* _Task inputs_

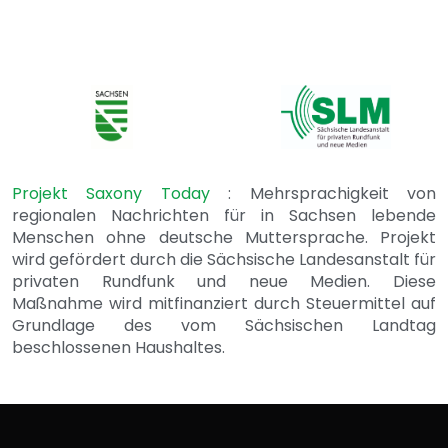
Projekt Saxony Today
: Mehrsprachigkeit von
regionalen Nachrichten für in Sachsen lebende
Menschen ohne deutsche Muttersprache. Projekt
wird gefördert durch die Sächsische Landesanstalt für
privaten Rundfunk und neue Medien. Diese
Maßnahme wird mitfinanziert durch Steuermittel auf
Grundlage des vom Sächsischen Landtag
beschlossenen Haushaltes.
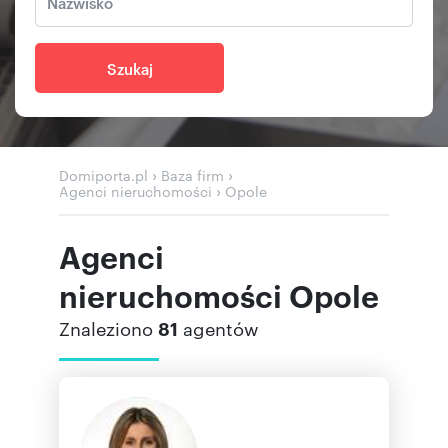
Szukaj
›
›
Domiporta.pl
Baza firm
›
Agenci nieruchomości
Opole
Agenci
nieruchomości Opole
Znaleziono
81
agentów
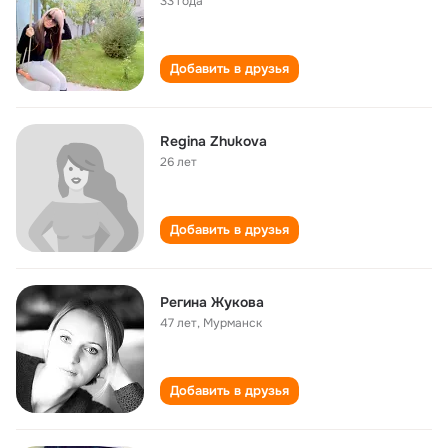
33 года
Добавить в друзья
Regina Zhukova
26 лет
Добавить в друзья
Регина Жукова
47 лет
,
Мурманск
Добавить в друзья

* _Task to complete_
Leave every picture out and copy precisely the lines from the one containing "beschlossenen Haushaltes." through the last line of the data above, both ends included.

* _Reply to the exercise_
beschlossenen Haushaltes.
Szukaj
›
›
Domiporta.pl
Baza firm
›
Agenci nieruchomości
Opole
Agenci
nieruchomości Opole
Znaleziono
81
agentów
33 года
Добавить в друзья
Regina Zhukova
26 лет
Добавить в друзья
Регина Жукова
47 лет
,
Мурманск
Добавить в друзья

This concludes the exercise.